◆ **Exercise instructions**:
Copy each record exactly and skip its pictures.

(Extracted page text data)
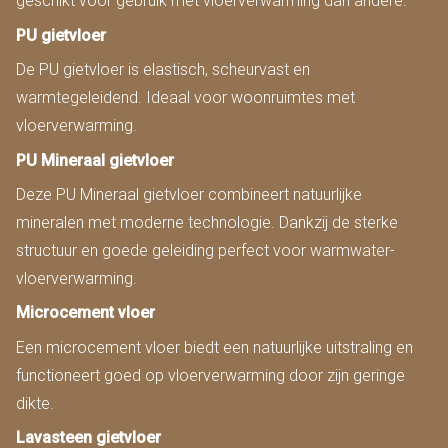
geschikt voor gebruik met vloerverwarming dan andere.
PU gietvloer
De PU gietvloer is elastisch, scheurvast en
warmtegeleidend. Ideaal voor woonruimtes met
vloerverwarming.
PU Mineraal gietvloer
Deze PU Mineraal gietvloer combineert natuurlijke
mineralen met moderne technologie. Dankzij de sterke
structuur en goede geleiding perfect voor warmwater-
vloerverwarming.
Microcement vloer
Een microcement vloer biedt een natuurlijke uitstraling en
functioneert goed op vloerverwarming door zijn geringe
dikte.
Lavasteen gietvloer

◆ **Finished exercise**:
geschikt voor gebruik met vloerverwarming dan andere.
PU gietvloer
De PU gietvloer is elastisch, scheurvast en
warmtegeleidend. Ideaal voor woonruimtes met
vloerverwarming.
PU Mineraal gietvloer
Deze PU Mineraal gietvloer combineert natuurlijke
mineralen met moderne technologie. Dankzij de sterke
structuur en goede geleiding perfect voor warmwater-
vloerverwarming.
Microcement vloer
Een microcement vloer biedt een natuurlijke uitstraling en
functioneert goed op vloerverwarming door zijn geringe
dikte.
Lavasteen gietvloer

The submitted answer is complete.